Improving Site Performance
Our site hasn't really been our focus over the past months, instead I've been concentrating on acquiring new network locations, while Will has been improving our server setup and maintenance architecture (we've blogged about Setting up Proxy Servers and Managing 30+ servers previously). More recently we've been taking a harder look at how the site performs, both for us, and for our users, and found it lacking.

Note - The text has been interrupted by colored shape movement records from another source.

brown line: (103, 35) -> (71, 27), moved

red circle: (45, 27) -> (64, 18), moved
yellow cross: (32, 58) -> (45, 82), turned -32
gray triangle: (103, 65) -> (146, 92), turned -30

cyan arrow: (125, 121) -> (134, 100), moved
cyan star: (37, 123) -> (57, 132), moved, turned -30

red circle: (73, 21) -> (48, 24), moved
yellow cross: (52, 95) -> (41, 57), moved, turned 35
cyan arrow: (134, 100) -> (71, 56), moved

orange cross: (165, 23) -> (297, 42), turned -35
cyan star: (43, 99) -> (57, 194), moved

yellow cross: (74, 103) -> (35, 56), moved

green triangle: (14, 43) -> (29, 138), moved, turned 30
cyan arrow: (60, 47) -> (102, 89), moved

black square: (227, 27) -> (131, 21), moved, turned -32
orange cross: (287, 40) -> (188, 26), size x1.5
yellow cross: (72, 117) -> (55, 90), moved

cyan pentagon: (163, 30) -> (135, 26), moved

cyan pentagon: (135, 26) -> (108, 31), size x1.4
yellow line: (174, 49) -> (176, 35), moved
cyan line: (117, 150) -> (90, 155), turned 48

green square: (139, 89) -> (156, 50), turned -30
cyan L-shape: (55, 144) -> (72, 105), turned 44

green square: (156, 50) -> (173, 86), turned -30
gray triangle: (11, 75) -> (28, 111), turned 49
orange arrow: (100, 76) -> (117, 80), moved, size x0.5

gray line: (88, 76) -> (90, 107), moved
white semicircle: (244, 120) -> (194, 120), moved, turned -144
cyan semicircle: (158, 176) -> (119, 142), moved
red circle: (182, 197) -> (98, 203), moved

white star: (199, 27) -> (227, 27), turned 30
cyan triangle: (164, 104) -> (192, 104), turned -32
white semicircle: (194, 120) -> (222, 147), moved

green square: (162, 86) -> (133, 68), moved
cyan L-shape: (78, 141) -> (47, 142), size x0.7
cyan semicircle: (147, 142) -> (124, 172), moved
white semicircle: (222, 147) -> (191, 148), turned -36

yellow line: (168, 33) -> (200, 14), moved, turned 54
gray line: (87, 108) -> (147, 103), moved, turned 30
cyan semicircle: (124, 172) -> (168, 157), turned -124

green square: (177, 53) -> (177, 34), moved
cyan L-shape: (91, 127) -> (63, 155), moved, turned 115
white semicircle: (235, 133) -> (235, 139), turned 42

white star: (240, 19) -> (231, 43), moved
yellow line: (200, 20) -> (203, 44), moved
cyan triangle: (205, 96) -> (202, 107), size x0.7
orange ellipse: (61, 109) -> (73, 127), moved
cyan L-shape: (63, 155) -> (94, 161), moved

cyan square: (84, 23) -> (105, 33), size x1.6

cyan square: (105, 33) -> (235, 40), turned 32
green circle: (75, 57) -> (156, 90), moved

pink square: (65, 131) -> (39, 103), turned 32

Examining our main page's performance with XHGui quickly revealed that a considerable amount of time was being spent generating the information displayed in the footer (server list, server country list, and proxied traffic). This data was shuffled off to APC's user storage mechanism removing it from the average page load entirely. Google Webmaster Tools still reported a startlingly high average pageload time:
This was quite surprising as the site seemed pretty snappy overall. Further investigation showed that server specific pages loaded more slowly (3-5 seconds!). Since our goal is to provide proxies for GeoIP testing, having server specific pages load slowly is sub-optimal. Looking at the pages with YSlow and Page Speed reveals that the real culprit is the embedded Google Map. Switching to use a static map greatly reduced page load time (to ~800ms). This also reduced functionality, as the map is no longer dynamic, but we plan on switching to a combined static & dynamic system in the future.

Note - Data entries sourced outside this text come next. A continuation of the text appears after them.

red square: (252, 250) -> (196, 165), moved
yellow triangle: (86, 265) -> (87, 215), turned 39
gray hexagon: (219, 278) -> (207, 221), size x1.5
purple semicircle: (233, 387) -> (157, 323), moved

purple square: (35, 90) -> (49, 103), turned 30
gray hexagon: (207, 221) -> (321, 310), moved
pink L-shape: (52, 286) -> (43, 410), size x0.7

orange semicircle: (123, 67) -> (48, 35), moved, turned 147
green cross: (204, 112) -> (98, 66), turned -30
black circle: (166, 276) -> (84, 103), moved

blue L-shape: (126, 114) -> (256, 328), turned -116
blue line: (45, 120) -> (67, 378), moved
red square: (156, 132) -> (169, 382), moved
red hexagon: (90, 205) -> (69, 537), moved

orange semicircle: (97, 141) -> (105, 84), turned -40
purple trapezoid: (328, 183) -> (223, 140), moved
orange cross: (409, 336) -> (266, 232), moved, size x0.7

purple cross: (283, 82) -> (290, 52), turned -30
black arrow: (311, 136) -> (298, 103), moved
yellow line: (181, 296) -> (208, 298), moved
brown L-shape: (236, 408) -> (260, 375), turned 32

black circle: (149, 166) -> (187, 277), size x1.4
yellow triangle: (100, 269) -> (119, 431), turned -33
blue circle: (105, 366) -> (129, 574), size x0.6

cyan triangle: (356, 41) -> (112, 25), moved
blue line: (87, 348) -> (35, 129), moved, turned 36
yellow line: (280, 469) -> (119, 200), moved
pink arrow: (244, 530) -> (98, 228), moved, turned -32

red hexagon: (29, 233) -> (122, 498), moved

If you're interested in front end performance, High Performance Web Sites and Even Faster Web Sites are invaluable.
Reading through the suggestions from YSlow a bit more closely, then diving into the Apache documentation I also managed to find a few quick gains by configuring our web server to do a bit more work for us:
ExpiresActive On
ExpiresByType image/png "access plus 1 month"
ExpiresByType text/css "access plus 1 month"

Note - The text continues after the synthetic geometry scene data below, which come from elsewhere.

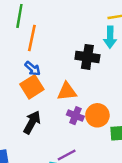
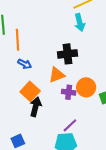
black cross: (87, 57) -> (68, 54), moved
orange square: (32, 87) -> (30, 91), moved

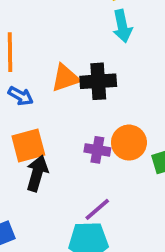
orange triangle: (57, 75) -> (65, 78), moved
orange square: (30, 91) -> (28, 146), turned 30

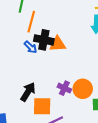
black cross: (98, 81) -> (44, 40), moved
orange square: (28, 146) -> (42, 106), moved

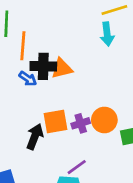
purple cross: (64, 88) -> (81, 123), turned -32
orange square: (42, 106) -> (55, 121), moved

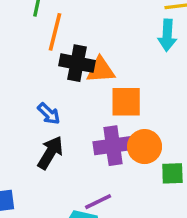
blue arrow: (28, 79) -> (49, 114), moved
orange square: (55, 121) -> (126, 102), moved
purple cross: (81, 123) -> (113, 146), size x1.5

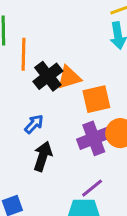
black cross: (77, 63) -> (48, 76), turned -36
blue arrow: (49, 114) -> (34, 124), turned -78

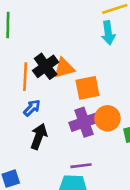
orange line: (23, 54) -> (25, 77), moved
purple line: (92, 188) -> (81, 166), turned 30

ExpiresByType image/jpeg "acces plus 1 month"
<Location />
SetOutputFilter DEFLATE
BrowserMatch ^Mozilla/4 gzip-only-text/html
BrowserMatch ^Mozilla/4\.0[678] no-gzip
BrowserMatch \bMSI[E] !no-gzip !gzip-only-text/html
SetEnvIfNoCase Request_URI .(?:gif|jpe?g|png)$ no-gzip dont-vary
</Location>
YSlow will tell you to turn off eTags under the default rule-set. If you're running with a single web server this is bad advice. You may want to select the Small Site or Blog ruleset to get the most out of the tool. Moving forward we may decide to re-organize our javascript code to make expiry rules for it easy (we can't set distant expiry for all javascript documents as our live status bar relies on it), for now we'll leave them as is. We're happy with our new scores:
Having sorted out the low hanging fruit on the front end, I looked at the account pages and the administrative tools we're using. Performance there was abysmal, with some pages taking at least 10 seconds to load. The pages with the worst performance were the ones displaying any sort of usage statistic; the very worst being ones that displayed aggregate statistics for all users. Looking at our usage table built on the squid logs it has nearly a million rows. Despite being indexed there's still a lot of data to aggregate and sum.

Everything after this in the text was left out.